If fur gets in your eye, it is like an eye lash or a filament. If you swallow fur, small amounts will pass through. If you breath fur in, it could be irritating like cotton filaments or wool, but shouldn't be dangerous like glass wool or asbestos. When you have a cold, I imagine that anything will further irritate raw membranes...


----------



## Amaryllis (Dec 28, 2011)

Most of the dust in your house is actually human skin. Yeah, you're breathing that in right now. 

That being said, if your husband has allergies, it might be problematic. It might also be that because his mouth is open, his throat is drying out and then when he wakes up, he coughs until his throat relubricates. To make it safer, you could regularly bathe and brush your dog. That would help remove allergens and loose fur.


----------



## sassafras (Jun 22, 2010)

God I hope not, or I'm doomed.


----------



## LittleFr0g (Jun 11, 2007)

> God I hope not, or I'm doomed.


^^ This, I breathe dog AND cat hair every night, lol!


----------



## Amaryllis (Dec 28, 2011)

Kuma'sMom said:


> ^^ This, I breathe dog AND cat hair every night, lol!


I regularly eat dog fur on top of it.


----------



## LittleFr0g (Jun 11, 2007)

> I regularly eat dog fur on top of it.


Oh, I thought the eating of dog fur was implied with the breathing of it, LOL! It's an unusual morning for me when I DON'T wake up with dog or cat hair in my mouth! Usually cat hair, since my cat is so very fond of sleeping on my head at night, lol.


----------



## Amaryllis (Dec 28, 2011)

Kuma'sMom said:


> Oh, I thought the eating of dog fur was implied with the breathing of it, LOL! It's an unusual morning for me when I DON'T wake up with dog or cat hair in my mouth! Usually cat hair, since my cat is so very fond of sleeping on my head at night, lol.

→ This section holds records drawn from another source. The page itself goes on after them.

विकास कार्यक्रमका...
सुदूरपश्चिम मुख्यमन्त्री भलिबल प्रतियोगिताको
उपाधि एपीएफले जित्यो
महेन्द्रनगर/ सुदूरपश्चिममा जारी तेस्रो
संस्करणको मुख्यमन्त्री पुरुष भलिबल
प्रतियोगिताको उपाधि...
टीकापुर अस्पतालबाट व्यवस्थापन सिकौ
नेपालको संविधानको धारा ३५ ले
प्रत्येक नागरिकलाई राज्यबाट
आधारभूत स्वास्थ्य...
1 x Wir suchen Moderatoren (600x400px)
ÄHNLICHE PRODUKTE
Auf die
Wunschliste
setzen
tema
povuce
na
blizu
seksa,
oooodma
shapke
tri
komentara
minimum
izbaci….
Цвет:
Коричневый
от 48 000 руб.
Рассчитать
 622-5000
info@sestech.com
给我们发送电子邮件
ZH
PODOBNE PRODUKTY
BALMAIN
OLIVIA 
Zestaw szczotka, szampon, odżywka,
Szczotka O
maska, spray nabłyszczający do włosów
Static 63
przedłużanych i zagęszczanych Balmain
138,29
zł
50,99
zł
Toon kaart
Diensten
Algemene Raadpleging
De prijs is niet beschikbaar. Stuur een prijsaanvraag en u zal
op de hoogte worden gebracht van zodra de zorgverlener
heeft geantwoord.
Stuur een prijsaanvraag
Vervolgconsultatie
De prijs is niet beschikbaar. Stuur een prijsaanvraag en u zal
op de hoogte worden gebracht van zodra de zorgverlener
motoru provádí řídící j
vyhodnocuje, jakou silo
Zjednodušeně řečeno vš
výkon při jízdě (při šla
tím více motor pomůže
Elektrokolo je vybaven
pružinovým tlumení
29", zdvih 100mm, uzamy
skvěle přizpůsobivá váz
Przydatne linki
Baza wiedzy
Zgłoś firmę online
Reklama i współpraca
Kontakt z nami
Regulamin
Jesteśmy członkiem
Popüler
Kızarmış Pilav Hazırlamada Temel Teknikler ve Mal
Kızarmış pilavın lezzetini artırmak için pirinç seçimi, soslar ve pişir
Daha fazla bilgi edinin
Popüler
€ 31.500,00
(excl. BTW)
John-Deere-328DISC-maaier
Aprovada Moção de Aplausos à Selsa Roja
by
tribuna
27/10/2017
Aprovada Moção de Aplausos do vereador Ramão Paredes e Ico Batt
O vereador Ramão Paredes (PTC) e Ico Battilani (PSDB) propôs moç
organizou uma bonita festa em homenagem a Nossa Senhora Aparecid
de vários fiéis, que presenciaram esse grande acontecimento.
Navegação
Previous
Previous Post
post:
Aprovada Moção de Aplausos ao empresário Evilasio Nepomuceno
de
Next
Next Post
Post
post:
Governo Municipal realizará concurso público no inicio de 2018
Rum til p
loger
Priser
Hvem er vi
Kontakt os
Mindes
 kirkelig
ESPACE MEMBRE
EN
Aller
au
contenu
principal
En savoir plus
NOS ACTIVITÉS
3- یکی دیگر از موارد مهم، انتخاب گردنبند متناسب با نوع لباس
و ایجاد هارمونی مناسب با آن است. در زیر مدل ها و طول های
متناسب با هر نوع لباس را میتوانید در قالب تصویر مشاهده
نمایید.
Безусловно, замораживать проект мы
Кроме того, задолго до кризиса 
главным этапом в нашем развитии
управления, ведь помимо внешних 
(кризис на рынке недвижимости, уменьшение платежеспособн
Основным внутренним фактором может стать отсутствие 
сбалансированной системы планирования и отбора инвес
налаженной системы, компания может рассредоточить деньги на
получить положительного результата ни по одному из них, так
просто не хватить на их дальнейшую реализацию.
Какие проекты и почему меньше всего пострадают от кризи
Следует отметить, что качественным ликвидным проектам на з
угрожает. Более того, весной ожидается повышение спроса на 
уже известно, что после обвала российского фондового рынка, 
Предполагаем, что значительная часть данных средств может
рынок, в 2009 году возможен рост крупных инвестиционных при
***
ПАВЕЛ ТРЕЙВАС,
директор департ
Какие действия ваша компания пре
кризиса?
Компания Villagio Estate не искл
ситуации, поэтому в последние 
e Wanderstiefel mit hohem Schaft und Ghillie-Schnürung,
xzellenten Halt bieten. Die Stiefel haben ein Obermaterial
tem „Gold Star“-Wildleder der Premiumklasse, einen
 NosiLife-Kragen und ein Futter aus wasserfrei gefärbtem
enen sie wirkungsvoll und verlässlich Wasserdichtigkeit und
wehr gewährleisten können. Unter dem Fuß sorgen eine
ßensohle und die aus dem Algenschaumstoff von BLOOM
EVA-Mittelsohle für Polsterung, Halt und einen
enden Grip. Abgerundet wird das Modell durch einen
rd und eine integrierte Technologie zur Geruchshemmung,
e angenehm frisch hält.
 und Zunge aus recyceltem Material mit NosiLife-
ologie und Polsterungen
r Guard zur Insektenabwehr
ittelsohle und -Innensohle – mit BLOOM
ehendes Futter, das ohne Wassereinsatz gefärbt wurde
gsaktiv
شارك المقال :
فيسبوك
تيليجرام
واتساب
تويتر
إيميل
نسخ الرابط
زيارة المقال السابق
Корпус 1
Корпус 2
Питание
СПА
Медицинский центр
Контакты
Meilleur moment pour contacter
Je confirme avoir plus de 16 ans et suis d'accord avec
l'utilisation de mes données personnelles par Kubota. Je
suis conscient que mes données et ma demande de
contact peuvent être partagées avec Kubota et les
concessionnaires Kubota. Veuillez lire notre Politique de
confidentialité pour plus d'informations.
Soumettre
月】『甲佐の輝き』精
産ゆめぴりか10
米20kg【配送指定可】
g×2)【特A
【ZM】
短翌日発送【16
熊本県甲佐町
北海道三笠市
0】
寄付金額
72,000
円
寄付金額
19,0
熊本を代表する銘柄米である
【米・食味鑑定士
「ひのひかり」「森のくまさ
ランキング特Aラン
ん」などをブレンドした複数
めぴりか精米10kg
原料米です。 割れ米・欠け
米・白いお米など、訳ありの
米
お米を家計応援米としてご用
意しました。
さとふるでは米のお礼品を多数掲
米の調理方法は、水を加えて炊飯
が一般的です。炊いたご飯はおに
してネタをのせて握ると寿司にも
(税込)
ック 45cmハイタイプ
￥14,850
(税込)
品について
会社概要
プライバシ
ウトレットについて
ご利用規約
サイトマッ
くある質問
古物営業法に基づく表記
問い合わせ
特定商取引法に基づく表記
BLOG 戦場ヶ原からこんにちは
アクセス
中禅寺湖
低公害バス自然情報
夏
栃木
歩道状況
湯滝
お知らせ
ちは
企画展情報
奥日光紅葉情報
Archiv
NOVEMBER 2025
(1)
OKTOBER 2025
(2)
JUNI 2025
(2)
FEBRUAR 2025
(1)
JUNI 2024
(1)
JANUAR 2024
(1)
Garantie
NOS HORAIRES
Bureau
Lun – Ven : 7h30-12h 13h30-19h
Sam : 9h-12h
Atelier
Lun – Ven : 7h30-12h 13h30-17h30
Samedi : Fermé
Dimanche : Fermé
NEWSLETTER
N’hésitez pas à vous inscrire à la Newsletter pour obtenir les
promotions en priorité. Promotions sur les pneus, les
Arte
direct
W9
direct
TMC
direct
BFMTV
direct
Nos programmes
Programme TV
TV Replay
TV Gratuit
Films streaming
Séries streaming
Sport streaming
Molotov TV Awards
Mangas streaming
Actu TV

I always find it in my food. I used to pick it out, but I gave that up long ago.


----------



## sheep (Aug 22, 2012)

Thanks guys!  Hmm I'm not sure if he is allergic, he seems fine as long as there aren't too much. He doesn't seem to react unless sleeping and with all the fur on the bed, so I guess it's not really allergy?

I'm a bit concerned that it could go into the lungs, since he breathes through his mouth when he is asleep sometimes. I do get fur in my mouth too, but I hardly had any reaction, just once or twice coughing due to fur inside the throat.

But maybe as long as we keep minimum fur (must be less lazy), it should be fine. 

Both of us love our dog sleeping with us so much that we wouldn't really want to change it! (although he can be a bit inconvenient sometimes, sleeping horizontally and right next to our heads, or sleeping on top of us lol)


----------



## zhaor (Jul 2, 2009)

I just think of it as my dog helping me with my daily fiber intake


----------



## ThoseWordsAtBest (Mar 18, 2009)

I'll let you know if I die any time in the near future. If so, then yes, it's harmful.


----------



## JulieK1967 (May 29, 2011)

sassafras said:


> God I hope not, or I'm doomed.


Same here. I woke up this morning with my nose buried in Molly's neck, LOL.


----------



## Tankstar (Dec 30, 2006)

Not in the small quantities of one, or two or 5 dogs.

Im sure for others, such as groomers, it is a problem for us lol


----------



## sheep (Aug 22, 2012)

JulieK1967 said:


> Same here. I woke up this morning with my nose buried in Molly's neck, LOL.


lolol  Our boy would also lay on top of us, he sometimes lays his head on my neck, and I do like it, although his weight can make things a bit uncomfortable lol.


----------



## Teds-slave (Nov 14, 2012)

I hope not coz I'm a dog groomer and when we use a blaster to dry them it's like an explosion of fur :S


----------